[[ EXCERPTED RECORDS, beginning ]]

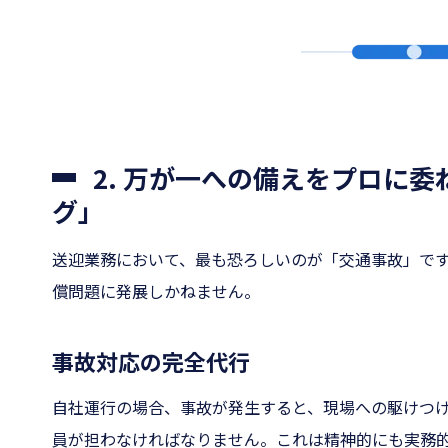
2. 万が一への備えをプロに
グ」
送迎業務において、最も恐ろしいのが「交通事故」で
償問題に発展しかねません。
事故対応の完全代行
自社運行の場合、事故が発生すると、現場への駆けつ
員が担わなければなりません。これは精神的にも実務的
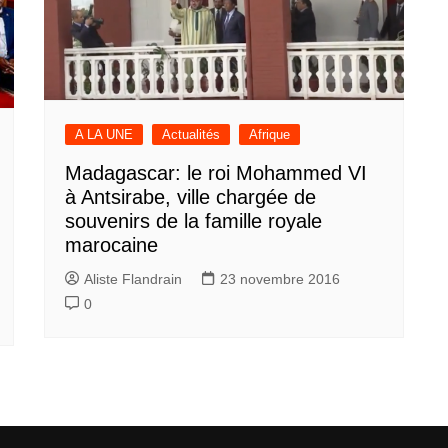
A LA UNE
Actualités
Afrique
Madagascar: le roi Mohammed VI
à Antsirabe, ville chargée de
souvenirs de la famille royale
marocaine
Aliste Flandrain
23 novembre 2016
0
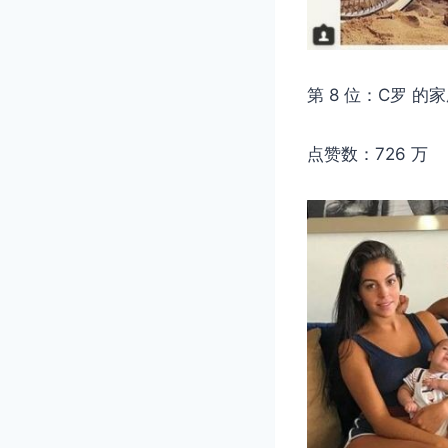
第 8 位：C罗 的
点赞数：726 万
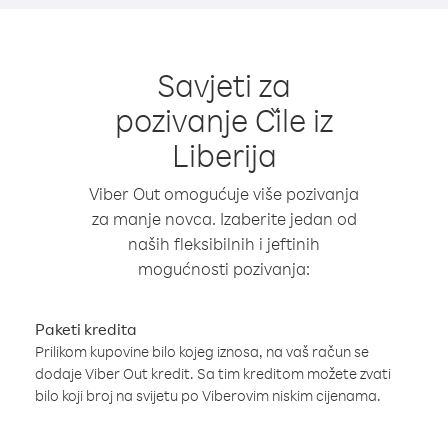
Savjeti za
pozivanje Čile iz
Liberija
Viber Out omogućuje više pozivanja
za manje novca. Izaberite jedan od
naših fleksibilnih i jeftinih
mogućnosti pozivanja:
Paketi kredita
Prilikom kupovine bilo kojeg iznosa, na vaš račun se
dodaje Viber Out kredit. Sa tim kreditom možete zvati
bilo koji broj na svijetu po Viberovim niskim cijenama.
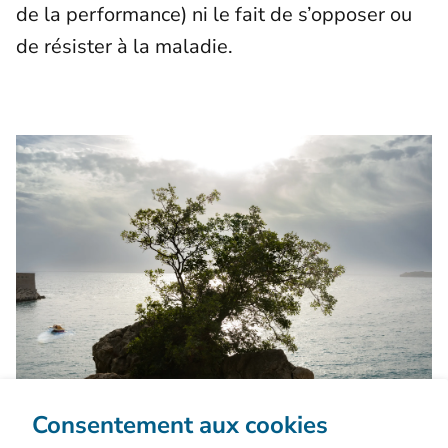
de la performance) ni le fait de s’opposer ou
de résister à la maladie.
Consentement aux cookies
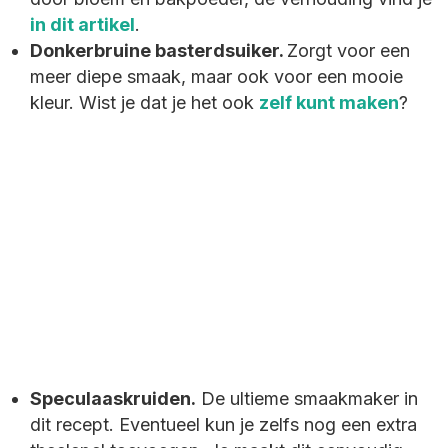
in dit artikel
.
Donkerbruine basterdsuiker.
Zorgt voor een
meer diepe smaak, maar ook voor een mooie
kleur. Wist je dat je het ook
zelf kunt maken
?
Speculaaskruiden.
De ultieme smaakmaker in
dit recept. Eventueel kun je zelfs nog een extra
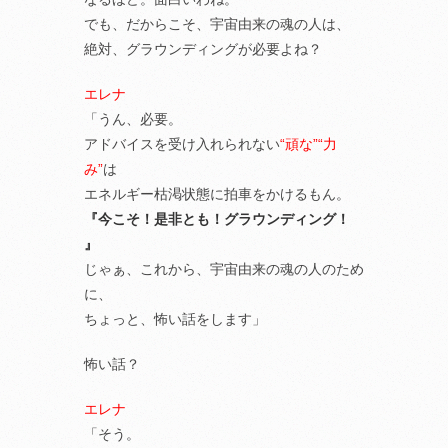
でも、だからこそ、宇宙由来の魂の人は、
絶対、グラウンディングが必要よね？
エレナ
「うん、必要。
アドバイスを受け入れられない
“頑な”“力
み”
は
エネルギー枯渇状態に拍車をかけるもん。
『今こそ！是非とも！グラウンディング！
』
じゃぁ、これから、宇宙由来の魂の人のため
に、
ちょっと、怖い話をします」
怖い話？
エレナ
「そう。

[[ EXCERPTED RECORDS, end ]]

● **PROBLEM TO WORK ON**: Omit the pictures, and please restate word for word the lines running from the line with "Paketi kredita" to the end of the entries.

● **RESPONSE TO THIS TASK**:
Paketi kredita
Prilikom kupovine bilo kojeg iznosa, na vaš račun se
dodaje Viber Out kredit. Sa tim kreditom možete zvati
bilo koji broj na svijetu po Viberovim niskim cijenama.
de la performance) ni le fait de s’opposer ou
de résister à la maladie.
Consentement aux cookies
in dit artikel
.
Donkerbruine basterdsuiker.
Zorgt voor een
meer diepe smaak, maar ook voor een mooie
kleur. Wist je dat je het ook
zelf kunt maken
?
Speculaaskruiden.
De ultieme smaakmaker in
dit recept. Eventueel kun je zelfs nog een extra
でも、だからこそ、宇宙由来の魂の人は、
絶対、グラウンディングが必要よね？
エレナ
「うん、必要。
アドバイスを受け入れられない
“頑な”“力
み”
は
エネルギー枯渇状態に拍車をかけるもん。
『今こそ！是非とも！グラウンディング！
』
じゃぁ、これから、宇宙由来の魂の人のため
に、
ちょっと、怖い話をします」
怖い話？
エレナ
「そう。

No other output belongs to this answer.